Hoy, cuando todo indica que se va camino a alguna fórmula de competencia abierta entre Danilo Astori y José Mujica por la candidatura presidencial, Bottinelli propone concentrarse en otra faceta: los riesgos de una competencia abierta en el Frente.


***


EC – ¿Por dónde empezamos?

OSCAR A. BOTTINELLI:
En toda competencia al interior de un partido político, sea una competencia interna -es decir cuando lo que se está eligiendo son autoridades partidarias-, sean elecciones primarias -es decir cuando en un partido se compite por candidaturas-, o en el caso de Uruguay, las peculiares elecciones preliminares de lo que son las elecciones generales -donde compiten los partidos entre sí y compiten los candidatos entre sí por la candidatura, pero con un formato bastante similar a lo que fue antes la elección presidencial, cuando se hacía bajo doble voto simultáneo- el problema que tiene es saber administrar las diferencias internas.
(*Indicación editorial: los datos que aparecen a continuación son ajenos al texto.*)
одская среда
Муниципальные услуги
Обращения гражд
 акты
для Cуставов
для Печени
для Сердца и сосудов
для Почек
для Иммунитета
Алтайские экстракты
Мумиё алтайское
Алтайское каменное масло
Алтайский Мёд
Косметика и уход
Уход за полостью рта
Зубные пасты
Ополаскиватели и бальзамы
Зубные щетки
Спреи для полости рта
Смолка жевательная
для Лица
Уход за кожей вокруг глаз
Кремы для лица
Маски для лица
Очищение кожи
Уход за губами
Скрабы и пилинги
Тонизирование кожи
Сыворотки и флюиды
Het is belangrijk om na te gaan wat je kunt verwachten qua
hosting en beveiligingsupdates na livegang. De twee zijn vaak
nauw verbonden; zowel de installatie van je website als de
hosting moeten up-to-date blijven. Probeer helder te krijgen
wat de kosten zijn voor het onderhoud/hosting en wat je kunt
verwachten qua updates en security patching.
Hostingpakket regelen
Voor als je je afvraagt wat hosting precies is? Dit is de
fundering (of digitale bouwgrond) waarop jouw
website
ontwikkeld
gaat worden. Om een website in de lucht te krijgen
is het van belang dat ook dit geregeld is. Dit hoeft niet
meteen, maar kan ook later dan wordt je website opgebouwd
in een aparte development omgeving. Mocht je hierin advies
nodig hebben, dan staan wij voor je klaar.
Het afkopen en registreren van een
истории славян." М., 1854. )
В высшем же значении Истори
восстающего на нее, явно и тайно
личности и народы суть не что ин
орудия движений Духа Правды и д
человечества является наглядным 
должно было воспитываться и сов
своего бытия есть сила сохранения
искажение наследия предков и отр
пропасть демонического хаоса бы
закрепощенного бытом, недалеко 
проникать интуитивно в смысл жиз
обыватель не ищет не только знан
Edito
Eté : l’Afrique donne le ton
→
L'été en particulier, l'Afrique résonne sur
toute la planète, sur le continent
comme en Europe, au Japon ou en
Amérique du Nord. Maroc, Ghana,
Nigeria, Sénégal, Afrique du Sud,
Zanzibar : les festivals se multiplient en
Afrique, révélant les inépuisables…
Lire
EC – O sea, en todos esos casos hay riesgo.

OB – Siempre hay riesgo. Fíjense lo que fue la elección al interior del Partido Nacional en 1999, que destrozó al partido, mientras que el Partido Colorado logró, después de haber tenido una elección primaria dentro del Batllismo Unido entre Tarigo-Batlle en el 89 -algo que también lo destrozó-, administrar muy bien la elección del 99 y el Partido Nacional muy bien la del 2004.

El Frente Amplio no ha tenido competencia interna hasta ahora, porque realmente en la competencia Vázquez-Astori del 99 la diferencia fue de tal magnitud que prácticamente no generó la tensión que puede generar una competencia interna cuando es muy competitiva.

Entonces, el primer riesgo es ese: cómo se administra una diferenciación entre los candidatos sin que esto signifique que uno de los candidatos, el ganador, tenga una victoria pírrica porque sobre él se acumula una serie de elementos negativos que fue volcado desde dentro del partido.

Antenoche, cuando el debate Obama-McCain, vimos que uno de los recursos que McCain sacó a relucir para tratar de liderar esta competencia, fue atacar a Obama leyendo cosas que había dicho Hilary Clinton contra él en la competencia interna. Entonces este es un riesgo general.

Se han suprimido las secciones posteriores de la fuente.